Just short of a billion-dollar company, Ensono­ - which is on CRN’s 2022 MSP Elite 150 list - has 10 global offices and more than 200 clients.

“A lot of people talk about being client obsessed and all that but you have to build a company that puts people in a position where they don‘t have to fight anything,” he said. “If you only had one particular thing for sale, you’ve got to sell that thing. We wanted to create a company that was built to be objective, then you hire really good people, put them in a position where they can be objective and they don’t have to fight the tide.”

CRN spoke to Klingbeil about the company’s vision for 2023, competition and how the company is positioning itself for a possible economic downturn.

Where did Ensono see the most IT spending in 2022?

Data center evacuation and cloud migrations is probably the biggest trend. I would also say, for lack of a better term, cloud cleanup. The initial flight to cloud, especially when it comes to closing data centers, is a good move. But a lot of people did what they call lift and shift. We never advocate for lift and shift, at a minimum we do lift and optimize. There‘s still a continued trend of outsourcing and movement of on-prem into off-prem, could be private cloud or public cloud. We just got in the business a couple years ago of cloud native development, so building out data platforms and e-commerce sites using cloud native. Instead of building things with traditional servers and storage and that type of thing, it’s about adopting cloud native services to build out things. One particular e-commerce site had to recreate everything from scratch, what they called the big ball of mud. We were able, over the last couple of years, to rebuild their e-commerce site - which is their only site - from scratch and do things like identity and access management.

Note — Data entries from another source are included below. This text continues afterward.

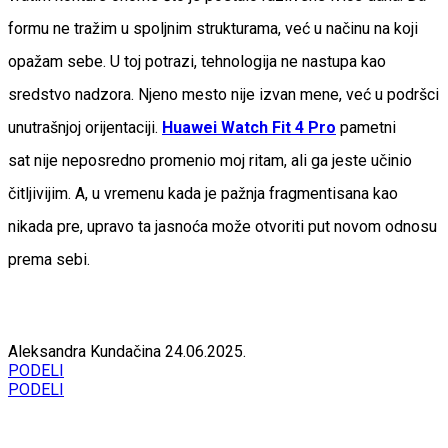
formu ne tražim u spoljnim strukturama, već u načinu na koji
opažam sebe. U toj potrazi, tehnologija ne nastupa kao
sredstvo nadzora. Njeno mesto nije izvan mene, već u podršci
unutrašnjoj orijentaciji.
Huawei Watch Fit 4
Pro
pametni
sat nije neposredno promenio moj ritam, ali ga jeste učinio
čitljivijim. A, u vremenu kada je pažnja fragmentisana kao
nikada pre, upravo ta jasnoća može otvoriti put novom odnosu
prema sebi.
Aleksandra Kundačina
24.06.2025.
PODELI
PODELI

Where do you think most of your IT spending will go in 2023?

I think we see macro economically what everybody else sees, and usually when there‘s some sort of recession, we get a tailwind. There is a bit of a push toward outsourcing when people need to save costs. So I anticipate 2023 will be a little bit about moving toward cost savings. The second one is skills. Moving things to cloud is hard, and when it comes to recent trends we’re seeing a lot of examples of it being done poorly, sometimes by the clients and sometimes by other service providers. I think it‘s because the skill shortage is particularly relevant in technology. It might be getting a little better but the last couple of years have been really, really tough for people to find good technical skills, in particular cloud and cloud migration skills. So I think that’s starting to lighten up a little and we‘ll see if that persists, even on our side. We’ve had great success, we‘ve grown the company 15 percent year over year and probably equivalent in a number of people. We’ve had good luck finding talent, but we know it‘s tough. A newfound stress on cost saving will probably mean data center closures, some outsourcing and that continued trend of cleanup with cloud environments and optimizing for costs. People are inspecting the cost and starting to optimize. Luckily for us, that’s one of our core services. We have a managed service around managed to public cloud and one of the elements of that service is perpetual cost optimization.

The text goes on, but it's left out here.